For decades, The Walt Disney Company avoided anything political. But recently, the company dove head first into not only American politics but international ones as well.
Last year, Disney made the controversial decision to dive into Irish politics by turning the Patrick Radden Keefe bestseller Say Nothing: A True Story of Murder and Memory in Northern Ireland into an FX miniseries. The book/miniseries details the abduction and murder of widowed mother-of-ten Jean McConville.
The Irish Republican Army believed that McConville was passing IRA secrets to the British Army. Her body was secretly buried, and decades later, the IRA admitted to the killing.
In the series on Disney+, the production company had Marian Price murder, Jean McConville. However, despite the IRA taking responsibility for the murder and Price being a member of the IRA at the time, she has denied any involvement in McConville’s murder.
In an attempt to clear her name, Price has initiated legal proceedings against The Walt Disney Company.

Lawyers who represent Price said:
It is difficult to envisage a more egregious allegation than the one to which has been levelled against our client. Such allegations published on an international scale are not only unjustified, but they are odious insofar as they seek to cause our client immeasurable harm in exchange for greater streaming success. Our client has now been forced to initiate legal proceedings to hold Disney to account for their actions.
Marian Price and her sister, Dolours, joined the Irish Republican Army in 1971. In 1973, the pair participated in a car bombing outside the Old Baily Courthouse in Central London.
Marian was sentenced to two life sentences for her role in the bombing. She was released in 1980 after a prolonged hunger strike led to anorexia nervosa.
Dolours and Marian Price were alleged to have taken part in the abduction and murder of Jean McConville on December 1, 1972. McConville’s husband, Arthur, was a former British soldier who died of cancer earlier that year.

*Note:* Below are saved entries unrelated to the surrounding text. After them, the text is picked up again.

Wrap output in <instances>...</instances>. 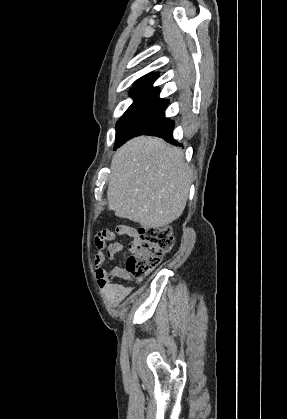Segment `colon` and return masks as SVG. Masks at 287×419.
Here are the masks:
<instances>
[{
    "mask_svg": "<svg viewBox=\"0 0 287 419\" xmlns=\"http://www.w3.org/2000/svg\"><path fill=\"white\" fill-rule=\"evenodd\" d=\"M102 239L103 234L97 237V241ZM173 243L169 228L140 227L130 243L127 271L137 280H142L161 263Z\"/></svg>",
    "mask_w": 287,
    "mask_h": 419,
    "instance_id": "5ec220e1",
    "label": "colon"
}]
</instances>
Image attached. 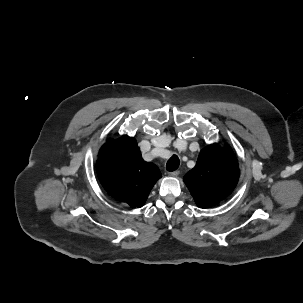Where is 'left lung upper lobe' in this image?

The IRA warned McConville to stop passing secrets to the British Army, but the IRA believed she continued to do so. On December 1, 1972, four women broke into McConville’s home and abducted her in front of her 10 children.
She was shot once in the back of the head on the outskirts of town. In a 2018 interview, Dolours Price admitted she took part in the murder. However, her sister never admitted involvement.

Jean McConville’s son, Michael, said of the portrayal of his mother’s death:
The portrayal of the execution and secret burial of my mother is horrendous and if you have lived through it, you will never understand just how cruel it is. It was another telling of my mother’s story and I and my family have to endure. I have not watched it nor do I intend on watching it.
Disney did not respond to Reuter’s request for comment on Price’s legal action.